The Sapienței Church (Biserica Sapienței) is a Romanian Orthodox church located at 5 Sapienței Street in Bucharest, Romania. It is dedicated to the Dormition of the Mother of God.

The church was built in 1710 by Vornic Iordache Krețulescu and his wife Safta, the daughter of Constantin Brâncoveanu. Together with the surrounding houses, the church passed from father to son as a family chapel until Manolache-Emanoil Krețulescu sold it to his mother-in-law Olimpia Lahovary. She restored the chapel in 1884, when an aging Gheorghe Tattarescu painted the interior. It was then opened to the public. In 1898, Olimpia willed the property to her son Alexandru Em. Lahovary, who closed the chapel in 1902. He rented the houses to the Holy Synod, headquartered there for a time. During this period, the chapel was used for administering oaths, for example during the clerical trial of Metropolitan Atanasie Mironescu.

In 1931, Lahovary donated the chapel and parish house to the Patriarchate, intending that the public once again be admitted. Upon a request from the Office for Heroes, a World War I memorial society with offices across the street, the property was granted to its keeping. Instead of opening for worship as stipulated, the organization used the church as storage space, leading to its deterioration. The Patriarchate sanctified and reopened the church for community worship in 1941. It underwent a thorough restoration in 1966–1968, when a closed portico was added.
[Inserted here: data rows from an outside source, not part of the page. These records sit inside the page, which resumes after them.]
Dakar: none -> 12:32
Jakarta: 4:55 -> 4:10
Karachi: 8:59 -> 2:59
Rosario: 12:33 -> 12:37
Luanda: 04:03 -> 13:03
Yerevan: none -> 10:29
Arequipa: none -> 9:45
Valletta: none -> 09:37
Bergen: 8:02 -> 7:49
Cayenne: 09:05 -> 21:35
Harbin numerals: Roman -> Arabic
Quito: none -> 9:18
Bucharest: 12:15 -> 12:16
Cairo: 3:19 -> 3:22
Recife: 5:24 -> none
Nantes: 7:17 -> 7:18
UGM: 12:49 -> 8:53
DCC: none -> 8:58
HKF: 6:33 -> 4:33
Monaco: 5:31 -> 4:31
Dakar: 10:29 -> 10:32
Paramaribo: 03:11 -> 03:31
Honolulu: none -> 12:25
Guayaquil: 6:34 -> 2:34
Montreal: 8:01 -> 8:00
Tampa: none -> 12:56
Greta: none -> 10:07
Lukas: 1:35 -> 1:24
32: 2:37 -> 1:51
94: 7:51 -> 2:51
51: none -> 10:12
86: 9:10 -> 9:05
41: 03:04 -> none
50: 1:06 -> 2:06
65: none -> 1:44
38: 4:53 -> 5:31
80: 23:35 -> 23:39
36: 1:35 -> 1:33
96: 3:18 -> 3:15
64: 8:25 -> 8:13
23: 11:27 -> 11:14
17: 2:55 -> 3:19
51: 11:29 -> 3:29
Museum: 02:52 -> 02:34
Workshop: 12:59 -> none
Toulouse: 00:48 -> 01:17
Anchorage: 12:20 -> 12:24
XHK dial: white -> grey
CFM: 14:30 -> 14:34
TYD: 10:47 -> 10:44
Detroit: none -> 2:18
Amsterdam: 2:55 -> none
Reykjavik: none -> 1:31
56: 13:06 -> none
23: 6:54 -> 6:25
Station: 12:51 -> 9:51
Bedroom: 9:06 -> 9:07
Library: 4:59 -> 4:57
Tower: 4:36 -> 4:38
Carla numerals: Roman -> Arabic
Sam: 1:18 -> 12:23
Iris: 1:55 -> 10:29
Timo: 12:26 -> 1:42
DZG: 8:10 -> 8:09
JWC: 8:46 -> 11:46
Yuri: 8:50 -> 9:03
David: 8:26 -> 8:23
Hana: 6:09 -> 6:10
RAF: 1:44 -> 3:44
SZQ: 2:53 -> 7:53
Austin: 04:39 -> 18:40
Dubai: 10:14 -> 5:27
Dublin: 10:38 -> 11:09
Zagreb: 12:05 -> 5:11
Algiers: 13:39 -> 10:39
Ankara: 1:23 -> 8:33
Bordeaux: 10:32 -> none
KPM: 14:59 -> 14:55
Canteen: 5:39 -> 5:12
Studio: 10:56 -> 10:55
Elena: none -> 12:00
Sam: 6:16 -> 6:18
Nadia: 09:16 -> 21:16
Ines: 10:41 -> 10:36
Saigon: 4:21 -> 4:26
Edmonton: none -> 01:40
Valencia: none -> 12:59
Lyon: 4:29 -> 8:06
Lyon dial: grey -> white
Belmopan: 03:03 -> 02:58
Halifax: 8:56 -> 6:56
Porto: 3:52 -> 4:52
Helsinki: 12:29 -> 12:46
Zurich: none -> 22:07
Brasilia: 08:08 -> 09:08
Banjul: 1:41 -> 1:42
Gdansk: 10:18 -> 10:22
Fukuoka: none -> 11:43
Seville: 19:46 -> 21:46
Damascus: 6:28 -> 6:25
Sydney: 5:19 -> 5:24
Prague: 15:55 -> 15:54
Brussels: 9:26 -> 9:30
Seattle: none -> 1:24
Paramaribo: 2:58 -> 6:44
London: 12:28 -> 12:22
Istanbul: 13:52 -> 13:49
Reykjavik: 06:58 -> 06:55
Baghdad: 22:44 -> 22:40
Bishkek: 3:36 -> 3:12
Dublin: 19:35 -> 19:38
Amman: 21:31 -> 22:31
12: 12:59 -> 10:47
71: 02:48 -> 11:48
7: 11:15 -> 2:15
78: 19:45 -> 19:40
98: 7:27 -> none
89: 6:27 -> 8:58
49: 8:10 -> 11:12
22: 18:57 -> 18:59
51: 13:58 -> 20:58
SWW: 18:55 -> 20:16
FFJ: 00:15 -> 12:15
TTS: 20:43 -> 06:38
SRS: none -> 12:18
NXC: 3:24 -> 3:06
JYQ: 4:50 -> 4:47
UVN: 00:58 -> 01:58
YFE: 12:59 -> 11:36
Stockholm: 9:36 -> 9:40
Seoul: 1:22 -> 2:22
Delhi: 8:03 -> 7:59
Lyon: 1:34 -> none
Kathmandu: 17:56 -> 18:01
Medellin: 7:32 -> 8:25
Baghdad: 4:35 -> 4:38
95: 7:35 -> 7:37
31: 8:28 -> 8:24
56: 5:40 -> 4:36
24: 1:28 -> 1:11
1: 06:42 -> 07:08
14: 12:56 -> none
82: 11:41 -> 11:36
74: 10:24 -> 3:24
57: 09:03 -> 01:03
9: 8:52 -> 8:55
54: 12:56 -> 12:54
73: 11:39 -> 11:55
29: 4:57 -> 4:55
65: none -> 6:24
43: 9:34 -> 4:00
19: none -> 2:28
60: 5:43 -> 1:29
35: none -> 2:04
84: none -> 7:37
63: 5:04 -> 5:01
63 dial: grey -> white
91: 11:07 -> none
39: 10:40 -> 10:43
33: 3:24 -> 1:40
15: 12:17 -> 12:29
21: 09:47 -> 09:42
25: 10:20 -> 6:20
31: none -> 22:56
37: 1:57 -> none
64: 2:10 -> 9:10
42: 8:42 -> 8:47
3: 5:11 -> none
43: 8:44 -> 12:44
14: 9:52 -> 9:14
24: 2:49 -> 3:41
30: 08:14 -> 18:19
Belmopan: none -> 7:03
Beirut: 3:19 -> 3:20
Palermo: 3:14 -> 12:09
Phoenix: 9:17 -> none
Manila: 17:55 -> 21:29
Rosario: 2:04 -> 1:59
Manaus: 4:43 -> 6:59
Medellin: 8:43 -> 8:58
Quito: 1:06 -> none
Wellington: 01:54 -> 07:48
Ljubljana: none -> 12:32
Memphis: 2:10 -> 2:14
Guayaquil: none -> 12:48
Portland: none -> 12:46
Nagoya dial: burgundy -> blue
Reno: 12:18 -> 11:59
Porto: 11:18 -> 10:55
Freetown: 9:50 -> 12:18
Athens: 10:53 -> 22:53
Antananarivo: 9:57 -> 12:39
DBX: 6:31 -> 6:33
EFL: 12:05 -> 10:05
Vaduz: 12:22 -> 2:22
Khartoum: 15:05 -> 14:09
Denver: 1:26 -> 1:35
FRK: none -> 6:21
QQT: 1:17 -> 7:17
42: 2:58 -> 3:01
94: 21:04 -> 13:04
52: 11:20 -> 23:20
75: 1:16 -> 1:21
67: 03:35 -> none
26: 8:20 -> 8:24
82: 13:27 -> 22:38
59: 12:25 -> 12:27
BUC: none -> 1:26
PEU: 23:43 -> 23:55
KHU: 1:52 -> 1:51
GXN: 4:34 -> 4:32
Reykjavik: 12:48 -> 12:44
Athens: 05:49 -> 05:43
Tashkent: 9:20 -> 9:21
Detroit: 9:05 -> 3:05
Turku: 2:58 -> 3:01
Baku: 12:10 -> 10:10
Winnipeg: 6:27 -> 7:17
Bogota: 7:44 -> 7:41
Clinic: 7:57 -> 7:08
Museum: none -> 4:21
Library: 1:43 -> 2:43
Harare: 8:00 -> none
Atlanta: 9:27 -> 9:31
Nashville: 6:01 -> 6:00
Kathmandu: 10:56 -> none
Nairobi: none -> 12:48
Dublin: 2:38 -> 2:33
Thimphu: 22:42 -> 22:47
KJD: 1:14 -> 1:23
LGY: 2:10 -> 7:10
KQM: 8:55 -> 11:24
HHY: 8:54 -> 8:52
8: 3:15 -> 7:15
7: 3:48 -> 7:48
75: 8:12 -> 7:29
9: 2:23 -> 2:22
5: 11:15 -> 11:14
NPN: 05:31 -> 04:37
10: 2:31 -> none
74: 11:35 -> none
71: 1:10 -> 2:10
In the 1980s, under Nicolae Ceaușescu, the church was threatened with demolition, officially in order to make way for the Mihai Vodă Monastery to be moved in its place; the plans were dropped after concerted opposition emerged.

The church is small and low-ceilinged, with a single rectangular nave measuring 10 meters long by 8 meters wide. The attractive iconostasis is carved in wood. The square portico is on the west side, with a narrow balcony above the entrance. The facades are not ornamented. The rectangular stained-glass windows depicting saints date to 1947. The grounds feature a landscaped garden.

The church is listed as a historic monument by Romania's Ministry of Culture and Religious Affairs.